However, data exploration is not fundamentally a bad
thing. In fact when conducted transparently, it is very useful.
It may allow you to discover something for which theory has
not even been developed yet, or you may actually correctly
identify a complex pattern of interactions for which theory is
too simplistic. Yet, the main problem with data exploration is
that we normally do not keep track of the number of tests that
we have conducted or would have been willing to entertain,
so there exists no objective way of correcting for the extent
of multiple testing (De Groot, 1956/2014). Once a discovery
has been made (P<0.05) and a plausible explanation has
been found, it is very easy to deceive oneself into thinking
that one actually had that hypothesis in mind before starting
the exploration, and nothing seems wrong with writing up a
publication saying ‘here we test the hypothesis that ...’.
The failings of this approach were explained long ago
by De Groot (1956/2014) and they are strongly linked
to points we have already made. In exploratory analyses,
we are open to an array of possible relationships and
resulting interpretations. As the array of possible detectable
relationships expands, the likelihood that we might detect
false relationships expands as well. Of course we may well
also detect real relationships, but at this stage, we cannot
distinguish what is false from what is real. We have generated
a suite of hypotheses with our data exploration, and next we
(or others in the years to come) need to gather additional
data. With the new data, we should conduct only the very
limited set of analyses designed to test the hypotheses derived
from the exploratory work. Thus in this second round of
data collection and analyses, we can operate with a much
lower probability of detecting false positives. In other words,
we test hypotheses rather than just generate them.

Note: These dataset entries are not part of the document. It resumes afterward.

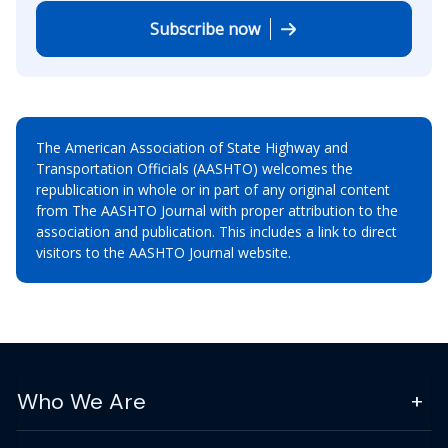
Subscribe now
The American Association of State Highway and
Transportation Officials (AASHTO) welcomes the
republication in whole or in part of any original content
from The AASHTO Journal with proper attribution to the
association and publication. This includes a link to direct
visitors to the AASHTO Journal website.
Who We Are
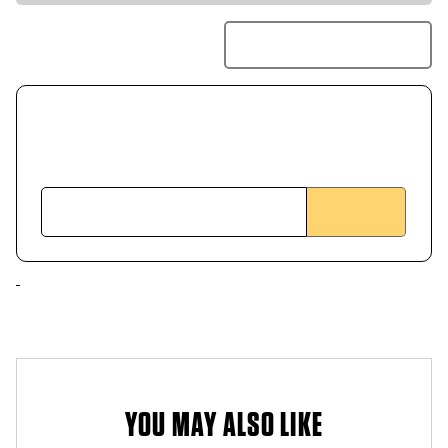
YOU MAY ALSO LIKE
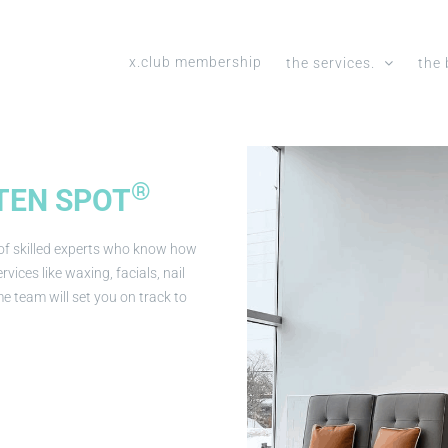
x.club membership
the services.
the 
®
TEN SPOT
 of skilled experts who know how
vices like waxing, facials, nail
e team will set you on track to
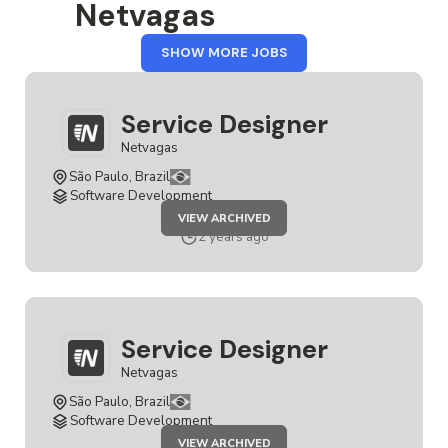
Netvagas
FROM
SHOW MORE JOBS
NETVAGAS
Service Designer
Netvagas
São Paulo, Brazil
Software Development
JOB
VIEW ARCHIVED
SERVICE
DESIGNER
2 years ago
Service Designer
Netvagas
São Paulo, Brazil
Software Development
JOB
VIEW ARCHIVED
SERVICE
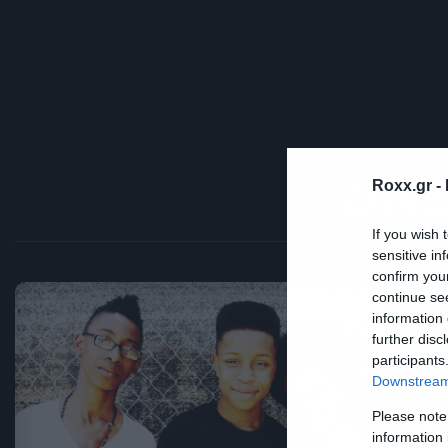
UNL
Roxx.gr -
If you wish 
sensitive in
confirm you
continue se
information 
Ne
further disc
Η
participants
Downstream 
μ
Please note
information 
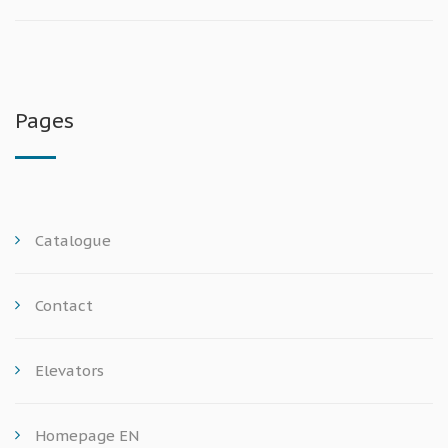
Pages
Catalogue
Contact
Elevators
Homepage EN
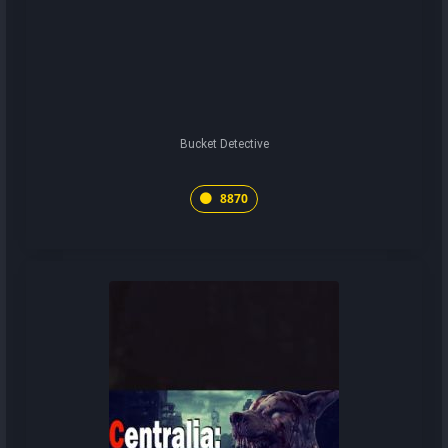
Bucket Detective
8870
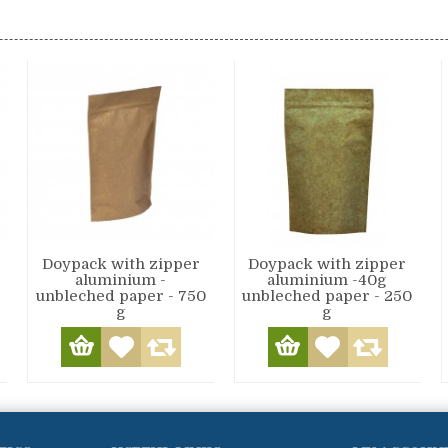
Doypack with zipper
Doypack with zipper
aluminium -
aluminium -40g
unbleched paper - 750
unbleched paper - 250
g
g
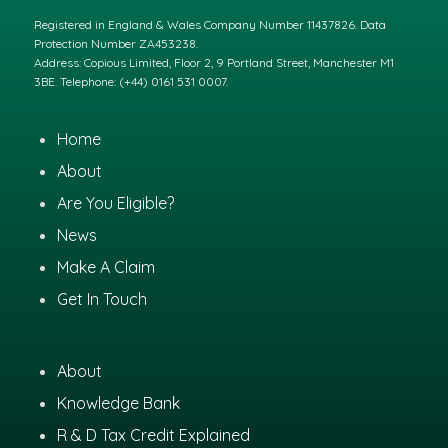
Registered in England & Wales Company Number 11437826. Data
Protection Number ZA453238.
Address: Copious Limited, Floor 2, 9 Portland Street, Manchester M1
3BE. Telephone: (+44) 0161 531 0007.
Home
About
Are You Eligible?
News
Make A Claim
Get In Touch
About
Knowledge Bank
R & D Tax Credit Explained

In some fields it is common practice to masquerade
exploratory analyses as confirmatory hypothesis testing
because exploratory work is often perceived as inferior
or old-fashioned. In the distant past, data exploration
was presented in the Results section, and its subjective
interpretation was given in the Discussion section. Then
biologists adopted (or at least pretended to adopt) Popper’s
idea about hypothesis testing, and in the process started
to move their data-derived (post hoc) hypotheses to the
Introduction so they could pretend they were testing a priori
hypotheses. Unsurprisingly, when we ‘test’ a hypothesis with
the same data that generated that hypothesis, it tends to be
confirmed. In other words, you simply cannot ‘cherry-pick’

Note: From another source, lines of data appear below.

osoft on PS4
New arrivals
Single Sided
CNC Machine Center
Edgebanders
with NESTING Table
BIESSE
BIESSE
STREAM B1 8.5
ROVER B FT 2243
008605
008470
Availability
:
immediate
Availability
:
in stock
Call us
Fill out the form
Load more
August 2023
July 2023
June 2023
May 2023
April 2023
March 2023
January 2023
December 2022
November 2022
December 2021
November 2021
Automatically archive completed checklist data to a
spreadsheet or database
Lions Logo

the hypothesis you wanted to test after having seen the
outcome of statistical analyses (Fig. 3).
(d)Researcher degrees of freedom: (1) stopping rules
As promised earlier, we now return to the issue of ‘researcher
degrees of freedom’ (Simmons et al., 2011), which refers to
researchers’ flexibility in how to collect and how to analyse
their data. One striking issue regards stopping rules for data
collection. How do you decide that you have enough data?
Say you are trying to test whether females of species xy
prefer males that sing with a lower-pitched voice. Initially,
you do not know how large such an effect might be, so
you start by collecting data on 10 females, after which
you conduct a simple regression test (pitch predicts female
response to song). Now let’s say you obtained a trend
in the expected direction (slight preference for low-pitch
voice), but the effect does not reach significance. You might
suspect that the effect is real but small, and that you lacked
statistical power to reach significance. You then collect data
on another 10 females and then conduct your regression
test again with all 20 females. Although the rationale behind
such a sampling design seems perfectly understandable, the
risk of making a Type I error has just risen from 5% to
approximately 7.7 (Simmons et al., 2011). This is because
you gave the data two chances of reaching significance.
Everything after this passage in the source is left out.